* _How to complete this task_
Within the entries below, output exactly the lines between the line containing "SERIES - 85GPK" and the line containing "es decir, otros", inclusive, and omit any picture.

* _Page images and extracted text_

Content starts

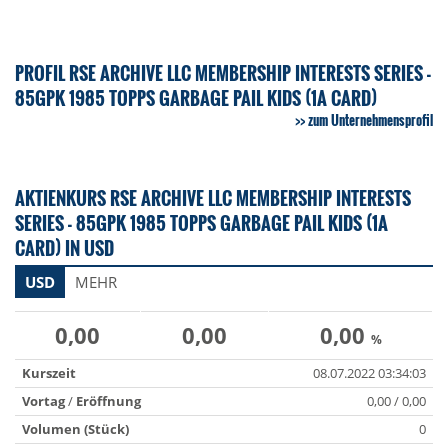
PROFIL RSE ARCHIVE LLC MEMBERSHIP INTERESTS SERIES -
85GPK 1985 TOPPS GARBAGE PAIL KIDS (1A CARD)
zum Unternehmensprofil
AKTIENKURS RSE ARCHIVE LLC MEMBERSHIP INTERESTS
SERIES - 85GPK 1985 TOPPS GARBAGE PAIL KIDS (1A
CARD) IN USD
USD
MEHR
0,00
0,00
0,00
%
Kurszeit
08.07.2022 03:34:03
Vortag
/
Eröffnung
0,00 / 0,00
Volumen (Stück)
0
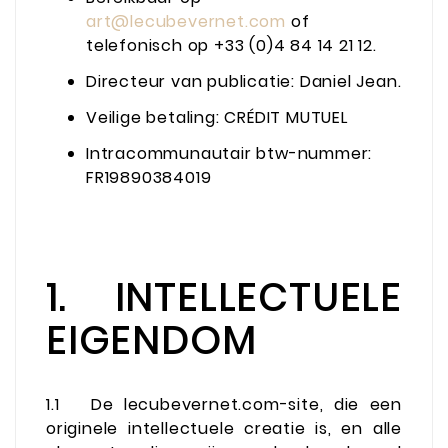
art@lecubevernet.com
of
telefonisch op +33 (0)4 84 14 21 12.
Directeur van publicatie: Daniel Jean.
Veilige betaling:
CRÉDIT MUTUEL
Intracommunautair btw-nummer:
FR19890384019
1. INTELLECTUELE
EIGENDOM
1.1
De lecubevernet.com-site, die een
originele intellectuele creatie is, en alle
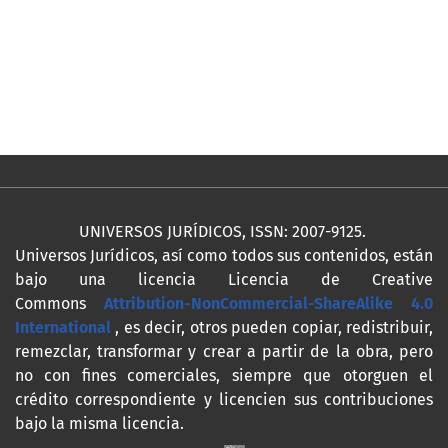
UNIVERSOS JURÍDICOS, ISSN: 2007-9125.
Universos Jurídicos, así como todos sus contenidos, están
bajo una licencia Licencia de Creative
Commons
Attribution-NonCommercial-ShareAlike 4.0
International
, es decir, otros pueden copiar, redistribuir,
remezclar, transformar y crear a partir de la obra, pero
no con fines comerciales, siempre que otorguen el
crédito correspondiente y licencien sus contribuciones
bajo la misma licencia.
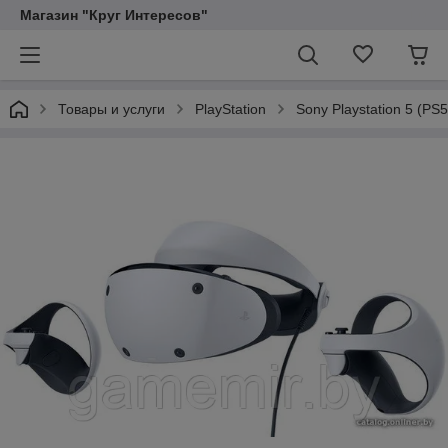
Магазин "Круг Интересов"
Товары и услуги
PlayStation
Sony Playstation 5 (PS5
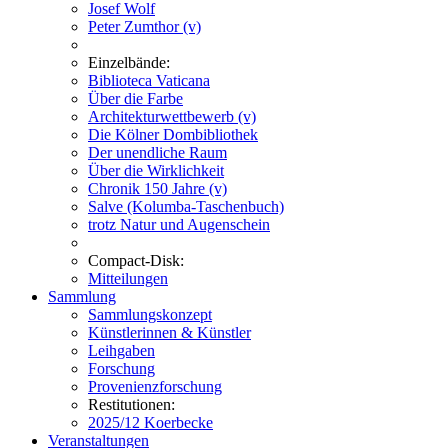
Josef Wolf
Peter Zumthor (v)
Einzelbände:
Biblioteca Vaticana
Über die Farbe
Architekturwettbewerb (v)
Die Kölner Dombibliothek
Der unendliche Raum
Über die Wirklichkeit
Chronik 150 Jahre (v)
Salve (Kolumba-Taschenbuch)
trotz Natur und Augenschein
Compact-Disk:
Mitteilungen
Sammlung
Sammlungskonzept
Künstlerinnen & Künstler
Leihgaben
Forschung
Provenienzforschung
Restitutionen:
2025/12 Koerbecke
Veranstaltungen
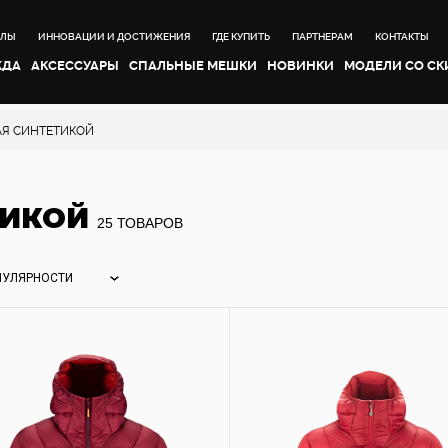
АЛЫ
ИННОВАЦИИ И ДОСТИЖЕНИЯ
ГДЕ КУПИТЬ
ПАРТНЕРАМ
КОНТАКТЫ
ЖДА
АКСЕССУАРЫ
CПАЛЬНЫЕ МЕШКИ
НОВИНКИ
МОДЕЛИ СО С
АЯ СИНТЕТИКОЙ
ТИКОЙ
25 ТОВАРОВ
ПУЛЯРНОСТИ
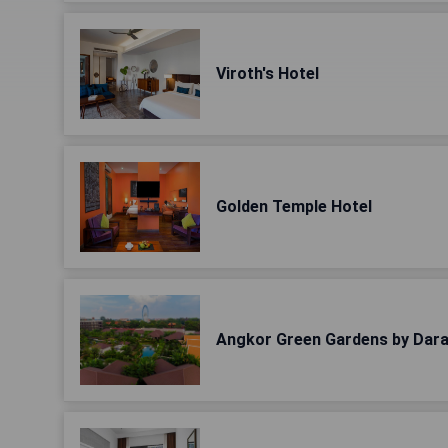
Viroth's Hotel
Golden Temple Hotel
Angkor Green Gardens by Dar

Content ends

* _Written reply_
SERIES - 85GPK 1985 TOPPS GARBAGE PAIL KIDS (1A
CARD) IN USD
USD
MEHR
0,00
0,00
0,00
%
Kurszeit
08.07.2022 03:34:03
Vortag
/
Eröffnung
0,00 / 0,00
Volumen (Stück)
0
art@lecubevernet.com
of
telefonisch op +33 (0)4 84 14 21 12.
Directeur van publicatie: Daniel Jean.
Veilige betaling:
CRÉDIT MUTUEL
Intracommunautair btw-nummer:
FR19890384019
1. INTELLECTUELE
EIGENDOM
1.1
De lecubevernet.com-site, die een
originele intellectuele creatie is, en alle
UNIVERSOS JURÍDICOS, ISSN: 2007-9125.
Universos Jurídicos, así como todos sus contenidos, están
bajo una licencia Licencia de Creative
Commons
Attribution-NonCommercial-ShareAlike 4.0
International
, es decir, otros pueden copiar, redistribuir,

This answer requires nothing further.